| Milliyet

İKİ OYUN TEK BİR RUH

Amerika’nın Chicago kenti 2016 Olimpiyat ve Paralimpik Oyunları’na aday kentlerden biri. Çok kısa bir süre önce, kısa bir tanıtım filmi hazırladılar. Filimde, İngiltere Olimpik Takım Basketbol oyuncusu Chicago Bulls‘da oynayan Luol Deng ile Galatasaray’da spor hayatına devam eden Amerika Tekerlekli Sandalye Basketbol Milli Takım oyuncusu Matt Scott tekerlekli sandalyede (birlikte çıkıyorlar) ve Matt soruyor : “Olimpiyat ile Paralimpik Oyunları arasında ki fark nedir ?” Filmin devam eden bölümünde antrenman yapıyorlar, potalara şutlar atıyorlar ve Matt şunları söylüyor :

– Aynı zemin, Aynı amaç, – Aynı top, Aynı tutku, – Aynı alan, Aynı gururu yaşamak O zaman Olimpik ve Paralimpik arasındaki fark nedir ? – HİÇBİR ŞEY

Paralimpik Oyunları olmadan Olimpiyat olmayacağını en iyi anlatan filmlerden bir tanesi. Tüm dünyada olimpiyatlara aday kentler, Paralimpik Oyunlarının vazgeçilmezliğini anlamışken, İstanbul’ da bu durum henüz söz konusu değil. Türkiye Mili Olimpiyat Komitesi Başkanı Togay Bayatlı hala “Adaylık başvurusu bizim yetkimizdedir. Başvururuz, daha sonra Paralimpik Komitesi gelir uzman olarak çalışır” diyor. Ve defalarca yazdığımız gibi bir noktayı unutuyor. Türkiye Milli Paralimpik Komitesi “İstanbul’da Paralimpik Oyunları düzenlenemez” raporu verdiği zaman, Türkiye Milli Olimpiyat Komitesi’nin o baş vurusu kabul dahi edilmiyor.

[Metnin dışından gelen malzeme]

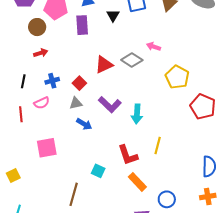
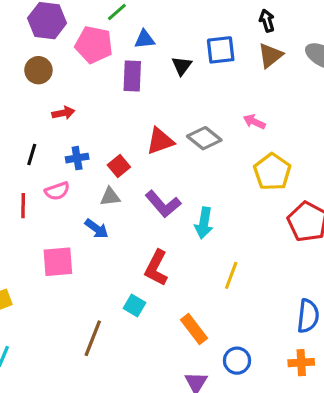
brown circle: (37, 27) -> (38, 70), moved
pink arrow: (154, 47) -> (254, 122), moved
blue arrow: (84, 124) -> (97, 229), moved
red L-shape: (128, 155) -> (156, 268), moved, turned 40

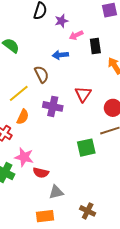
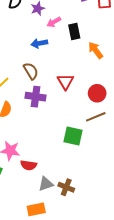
brown semicircle: (42, 74) -> (31, 71), moved
green square: (86, 148) -> (73, 136), turned 30
brown cross: (88, 211) -> (66, 187), moved

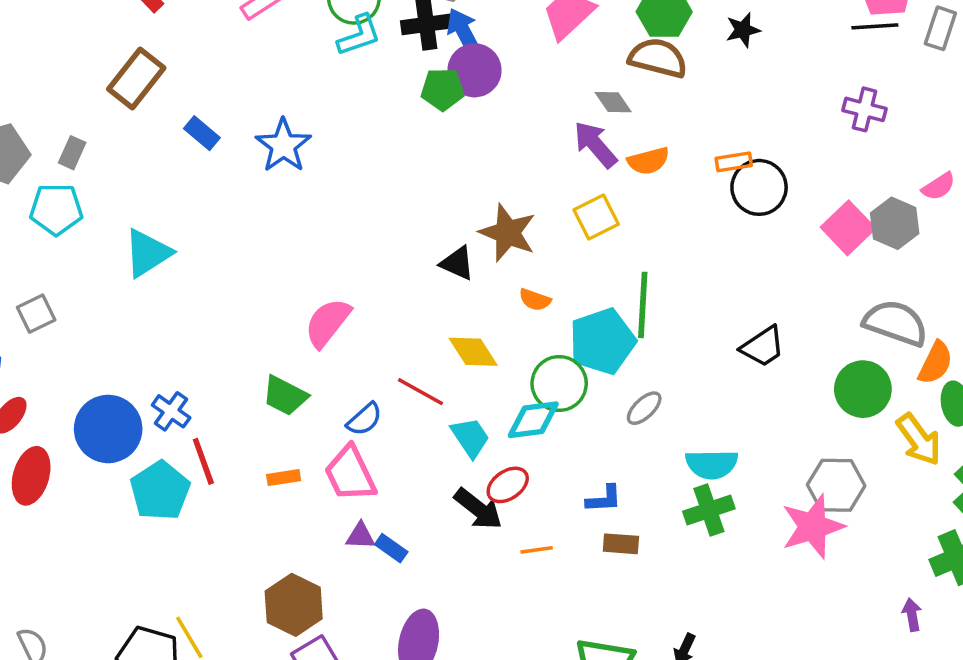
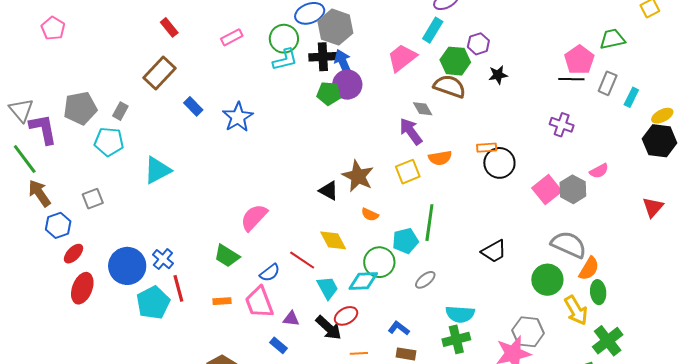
orange semicircle: (648, 161) -> (440, 158), moved
cyan pentagon: (602, 341) -> (405, 241), size x0.7
blue L-shape: (604, 499) -> (399, 328), turned -145
purple triangle: (360, 536) -> (291, 319), moved

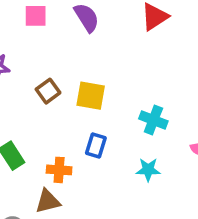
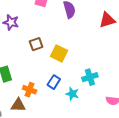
cyan cross: (153, 120) -> (90, 77), turned 35
cyan star: (148, 170) -> (72, 94), moved

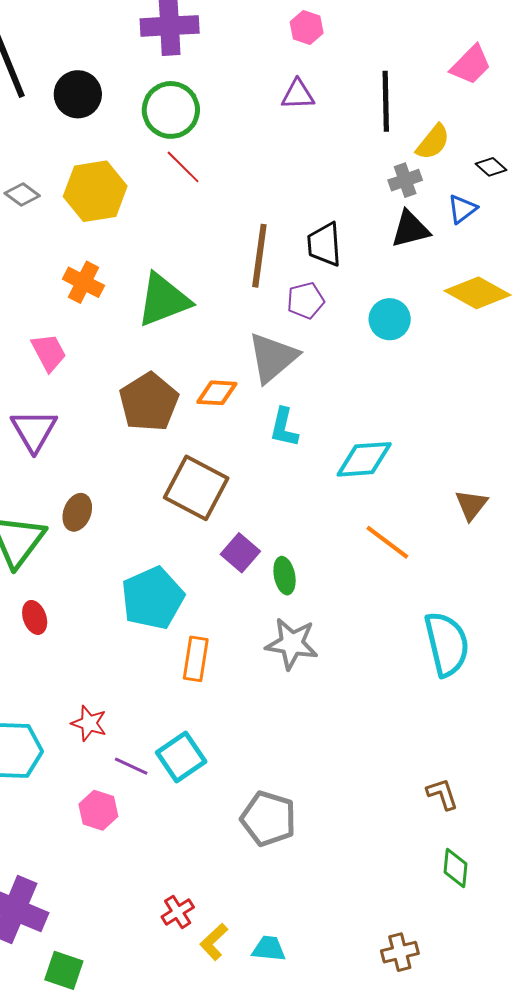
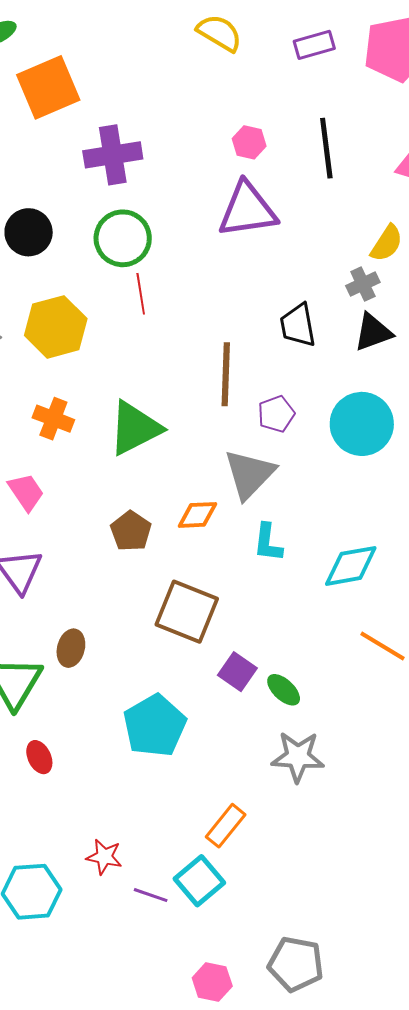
purple triangle: (298, 95) -> (247, 210), size x1.8
black line: (386, 101) -> (326, 148), moved
red line: (183, 167) -> (141, 294), turned 42
black trapezoid: (324, 244) -> (298, 325), moved
cyan circle: (390, 319) -> (362, 424), size x1.5
brown pentagon: (149, 402) -> (131, 531), size x0.7
green ellipse: (285, 576) -> (284, 690), turned -30
orange rectangle: (196, 659) -> (226, 826), moved, turned 36
pink hexagon: (98, 810) -> (212, 982), moved
gray pentagon: (268, 819) -> (296, 964), moved

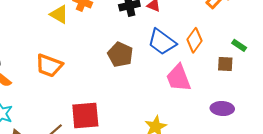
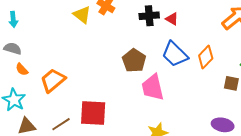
orange trapezoid: (49, 66) -> (53, 80), moved, turned 112
pink trapezoid: (178, 78) -> (153, 87), moved

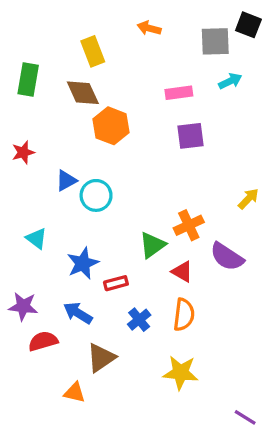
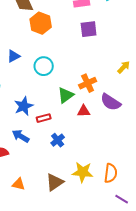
cyan circle: (96, 195) -> (44, 66), moved
red triangle: (182, 272) -> (84, 111), turned -32
orange semicircle: (184, 315) -> (111, 173), moved
brown triangle: (101, 358) -> (55, 182), moved

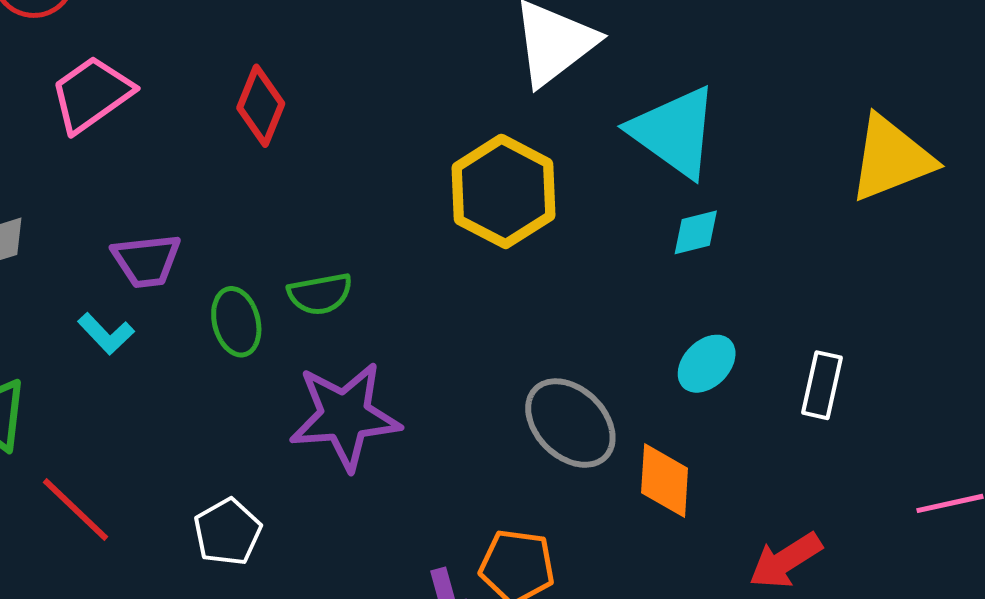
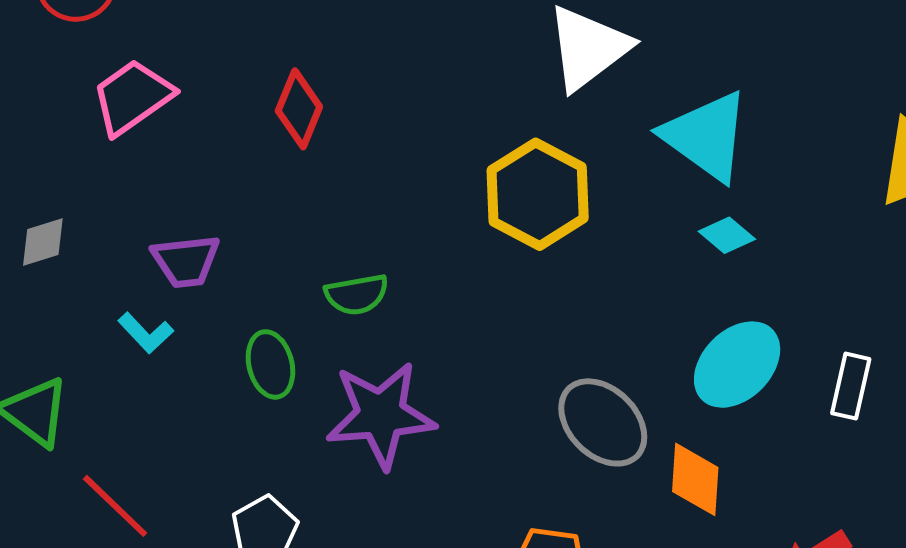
cyan diamond: (696, 232) -> (727, 235), turned 54
green ellipse: (236, 322) -> (270, 364), moved
cyan ellipse: (707, 364) -> (737, 365), size x1.5

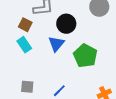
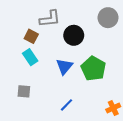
blue triangle: (56, 44) -> (64, 66), moved
gray square: (27, 87) -> (24, 91), moved

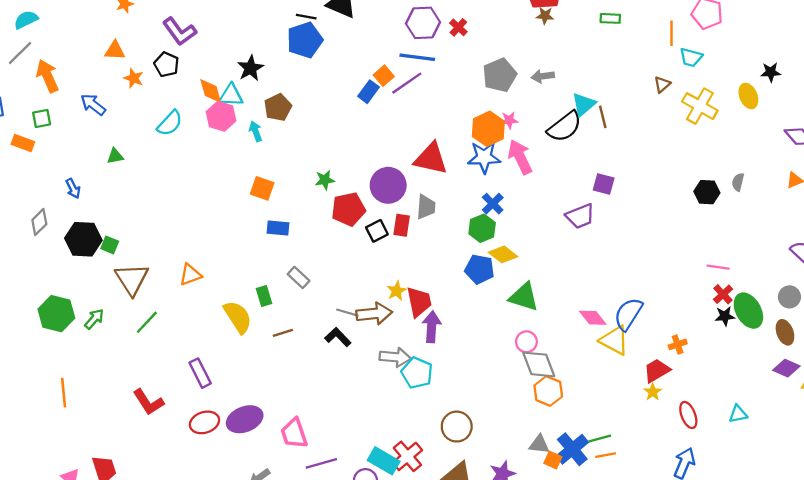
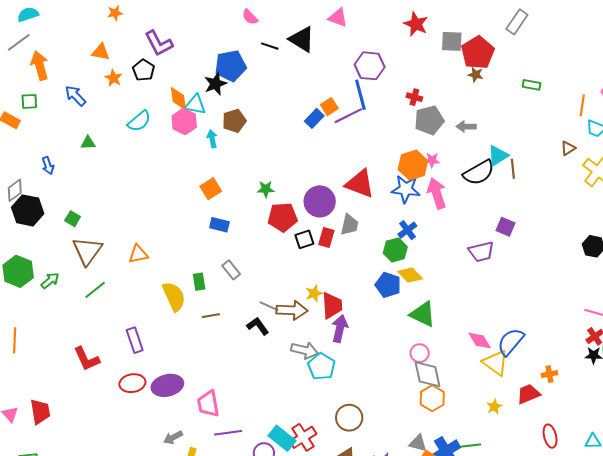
red cross: (458, 27) -> (414, 97), moved, turned -35
blue pentagon: (305, 40) -> (231, 66), moved
blue line: (417, 57) -> (360, 95), turned 60
orange square: (262, 188) -> (211, 189), turned 30
black hexagon: (83, 239) -> (28, 210), moved
yellow star: (653, 392) -> (494, 407), moved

Önümüzde 2020 Olimpiyatlarına aday olmak için daha 2 yıl var. Herkes aklını başına almalı, eğer gerçekten İstanbul’da olimpiyat yapmak isteniyorsa, Gençlik ve Spor Genel Müdürlüğü, Türkiye Mili Olimpiyat Komitesi ve Türkiye Milli Paralimpik Komitesi bir araya gelerek birlikte çalışmak zorundadırlar. Aksi halde, insanlarımızdan vergi olarak toplanan paralar, yine bazı beylerin yurtdışı seyahatlerinde Business Class da uçup, 5 yıldızlı otellerde kalmalarından başka bir işe yaramaz. Bu konuda da Spordan Sorumlu Devlet Bakanı Sayın Faruk Nafiz Özak‘a görev düşmektedir. Aksi halde İstanbul’da olimpiyat hayal olur. Ve hassas, insancıl yapısı ile tanıdığımız Sayın Özak’da bir gün çok üzülür.